The inevitability of foreign funding of political parties


During the 1970s liberation war, Joshua Nkomo’s Zimbabwe People’s Revolutionary Army (ZIPRA) was trained in and funded by Russia. Robert Mugabe’s Zimbabwe African National Liberation Army (ZANLA) was Chinese-trained and also funded by the Chinese government during the same war. The two military wings were united in wanting an independent Zimbabwe and they prevailed. It is therefore common cause that there is no noble political mission whose objectives can be achieved without sustainable finance. If the country’s major military wings during the significant liberation struggle sought external funding, this then means that even to this day, there is a crying need for political parties in Zimbabwe to seek funding beyond the borders albeit legitimately.

Zimbabwe Election Network [ZESN] has undertaken numerous studies on how and why political parties require sustainable funding. Democracy and political competition is stifled where parties lack finance. Zimbabwe’s electoral process is generally in two stages: where a candidate battles it out with those of his/her party in primaries and then having to contend with more of other political parties. This costs money.

Until the passage of the Political Parties (Finance) Act of 1992 in Zimbabwe, there was no provision for the financing of political parties. Even though, candidates from all the three beneficiating parties in the GNU will argue that party financing will never be enough. The Act itself is not exhaustive since it leaves a lot of room for abuse. By prohibiting political parties and candidates from receiving funds from foreign donors, one would assume it plugs the holes on what exactly ‘legitimate’ funds can be used for. It is common cause that parties channel some of the funds to institutional cost centres that have very little to do with democracy.

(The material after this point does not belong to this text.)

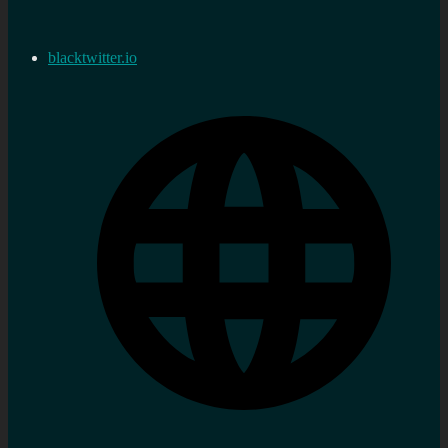
blacktwitter.io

Moreover, the ‘big budgets’ that are reflected from the expenditures of both ZANU-PF and MDC-T raise a lot of questions on where additional funds come from. Membership fees, merchandise sales and other ‘donations’ from internal sources do not match some expenditure flouted by the two political parties. Of late, MDC’s Professor Welshman Ncube has been questioned by ‘small’ parties where he secures funds to ‘flood’ his constituents with bicycles!  

Although major political parties often accuse each other of being bankrolled by foreign donors with imperial motives, no convictions under the current Act are on record. ZANU-PF officials routinely embark on trips to the Far East and MDC officials travel mostly to western countries. There is no regulatory framework in place to audit such trips.

Fringe political parties like Mavambo Kusile Dawn [MKD], ZAPU, ZLP and MDC99 have always sought to either discredit the Act or push for its repeal. They argue that barring foreign funding of political parties is a brainchild of ZANU-PF aimed at incapacitating the then opposition parties which were seen as a threat to the party’s perpetual political hegemony. However, political scientist Eldred Masunungure seems to concur with ZESN studies that as long as the regulatory framework is porous, fringe political parties can still source funds without breaking the law.

Small parties have a point. Political parties need money to operate and there is no doubt that strong democracies require healthy political parties and in turn, political parties require resources to sustain and operate a basic party structure, to contest elections and to contribute to policy debate. This helps in promoting democracy in general, rather than mere electoral competition.